Iranian-backed hackers stole data from major US government firms


Breaking News Emails

Get interrupted news alerts and special reports. The news and stories that matter, delivered everyday morning.

By Dan De Luce and Courtney Kube

Iranian-backed hackers has stolen huge amounts of data from a major software company that handles sensitive computer projects for the White House communications agency, the US military, the FBI, and many US companies, a cyber security company that told NBC News.

Citrix Systems Inc. was attacked twice, once in December and again Monday, according to Resecurity, who notified the company and law enforcement authorities.

Attacks of brutal force attacks guessing passwords were assaulted by the Iranian-linked hacking group known as Iridium, who was also behind recent cyber attacks against several government agencies, oil and gas companies, and other targets, Charles Yoo, Resecurity's president. said.

The hackers took at least six terabytes of data and possibly up to 10 terabytes in the attack on Citrix, Yoo said. The attacks got access to Citrix through several compromised employee accounts, he said.

"So it's a pretty deep break-in, with more employee compromises and remote access to internal resources," he said.

While there is no evidence that the attacks directly penetrated US government networks, the offense poses a potential risk for the hackers to eventually find their way into sensitive government networks, experts said.

Citrix issued a statement on Friday that said the FBI had informed the company on Wednesday that it had been attacked by "international cyber criminals" and that it was about to act "to contain this incident."

"While our investigation is ongoing, based on what we know to date, the hackers seem to have accessed and downloaded business documents," it said.

"At present, there is no indication that the security of any Citrix product or service has been compromised."

The company did not specify in what period it had come during the cyber attack, how many employee accounts could have been compromised or other details. Citrix's statement came in response to a NBC News comment comment late Thursday.

"Citrix deeply regrets the impact this incident may have on affected customers," it said.

The FBI rejected comment.

Resecurity informed Citrix leaders of the first cyber attack in a December 28 email, Yoo said.

An analysis of the cyber attack showed that the hackers were particularly focused on FBI-related projects, NASA and aviation contracts, and working with Saudi Aramco, Saudi Arabia's state oil company, according to Yoo.

Yoo said his company, which has tracked the Iranian-related group for years, has reason to believe that Iridium broke its way into Citrix's network about 10 years ago and has since been lurking in the company's system.

"When an attacker enters an environment and compromises an account, it's just the first phase. And what we uncovered and through our own analysis is a very sophisticated campaign," he said.

Citrix sells workplace software to public authorities and businesses worldwide, enabling employees to work remotely from their own desktops or mobile devices from a central data center.

Suzanne Spaulding, a former senior official at the Department of Homeland Security, said hacking government firms are providing a potential attack path to US government files. She cited the 2015 cyber attack on the Federal Personnel Management Office, where private records of millions of people were compromised.

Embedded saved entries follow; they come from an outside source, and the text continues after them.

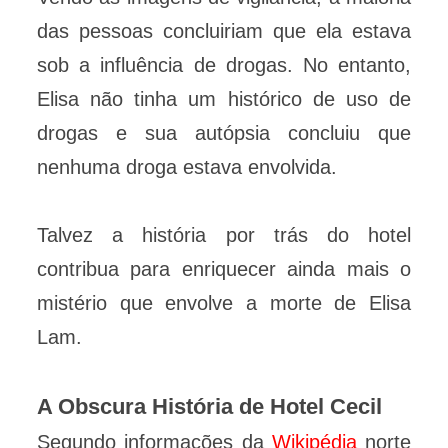
das pessoas concluiriam que ela estava
sob a influência de drogas. No entanto,
Elisa não tinha um histórico de uso de
drogas e sua autópsia concluiu que
nenhuma droga estava envolvida.
Talvez a história por trás do hotel
contribua para enriquecer ainda mais o
mistério que envolve a morte de Elisa
Lam.
A Obscura História de Hotel Cecil
Segundo informações da
Wikipédia
norte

"Public contractors often have sensitive information. Keep in mind that the" OPM violation "involved violations of contractors who conducted background surveys for OPM and kept very sensitive information about people who sought or clarified," she said.

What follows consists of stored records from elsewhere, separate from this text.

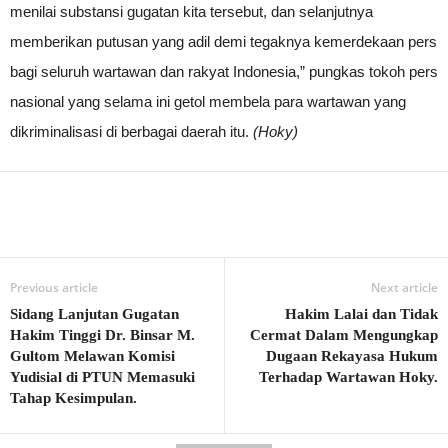
menilai substansi gugatan kita tersebut, dan selanjutnya
memberikan putusan yang adil demi tegaknya kemerdekaan pers
bagi seluruh wartawan dan rakyat Indonesia,” pungkas tokoh pers
nasional yang selama ini getol membela para wartawan yang
dikriminalisasi di berbagai daerah itu.
(Hoky)
Previous article
Next article
Sidang Lanjutan Gugatan
Hakim Lalai dan Tidak
Hakim Tinggi Dr. Binsar M.
Cermat Dalam Mengungkap
Gultom Melawan Komisi
Dugaan Rekayasa Hukum
Yudisial di PTUN Memasuki
Terhadap Wartawan Hoky.
Tahap Kesimpulan.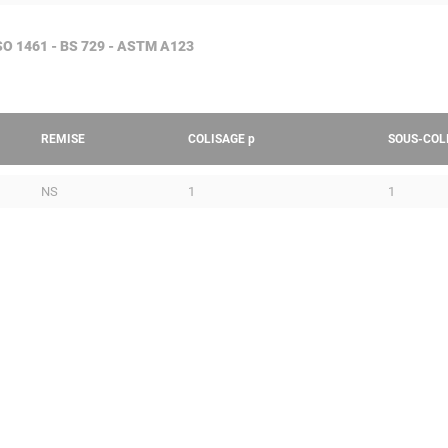
 ISO 1461 - BS 729 - ASTM A123
REMISE
COLISAGE
p
SOUS-COL
NS
1
1
DALLES PERFORÉES
PROFI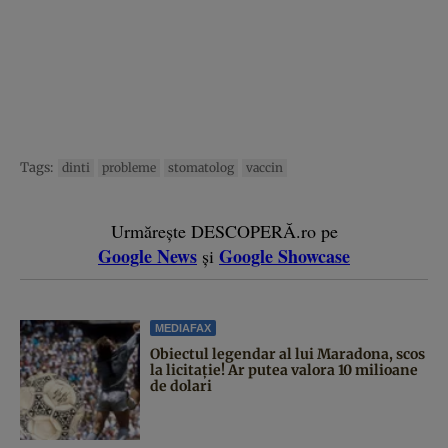
Tags:
dinti
probleme
stomatolog
vaccin
Urmărește DESCOPERĂ.ro pe
Google News
Google Showcase
și
MEDIAFAX
Obiectul legendar al lui Maradona, scos
la licitație! Ar putea valora 10 milioane
de dolari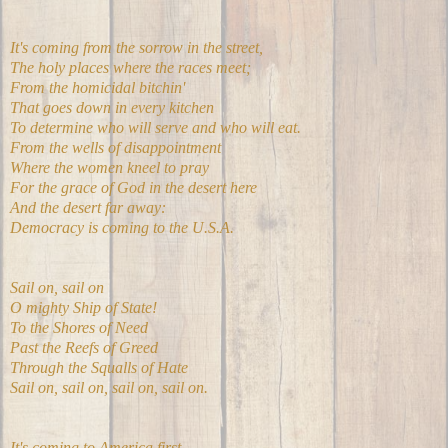
It's coming from the sorrow in the street,
The holy places where the races meet;
From the homicidal bitchin'
That goes down in every kitchen
To determine who will serve and who will eat.
From the wells of disappointment
Where the women kneel to pray
For the grace of God in the desert here
And the desert far away:
Democracy is coming to the U.S.A.
Sail on, sail on
O mighty Ship of State!
To the Shores of Need
Past the Reefs of Greed
Through the Squalls of Hate
Sail on, sail on, sail on, sail on.
It's coming to America first,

In the case of Citrix, although hack did not gain access to the company's operations, it is possible that opponents could gain insight into the company's network configuration and defense from the public authorities, Spaulding said. And that would make hacking for the public authorities easier, she said.

The breach of the Citrix computer network gave the hackers access to private communications with public authorities on various sensitive information technology projects involving the FBI, the Missile Defense Agency, the Defense Logistics Agency, the White House Communications Agency, the Defense Information Agency (DISA) and others, Yoo said.

DISA provides technical and communication support for the president, vice president, defense secretary and senior commanders. The White House communication agency is tasked with providing secure communication to the president and is staffed by US military personnel.

Iridium targeted Citrix to come to the company's government customers, Resecurity experts said. "It's an ideal scenario to attack customers in different verticals, including the government and the military," Yoo said.

The goal is to get into sensitive US government systems, he said. "We believe they will be targeted."

Resecurity says the Iranian-backed Iridium is the same group that stole personal data on Australian lawmakers and attacked the British Parliament in 2017 as NBC News reported former.

Federal Prosecutors last month charged former US Air Force counterintelligence agent Monica Elfriede Witt with espionage on behalf of Iran. Prosecutors said Witt had access to highly classified information in his work as opposed to and defective to Iran in 2013. US authorities also accused four Iranians – Behzad Mesri, Mojtaba Masoumpour, Hossein Parva and Mohamad Paryar – allegedly using information she had given to help them target their former colleagues and perform other cyber espionage.

Resecurity experts also said that an Iran-linked group of ties to Iridium was suspected in an attempt to hack into Israel's missile warning system more than a year ago.

Israel Defense Forces' cyber defense division successfully rejected cyberassault on the system, giving early warning to incoming rockets and missiles, an IDF commander told Israel Hayom's weekend magazine.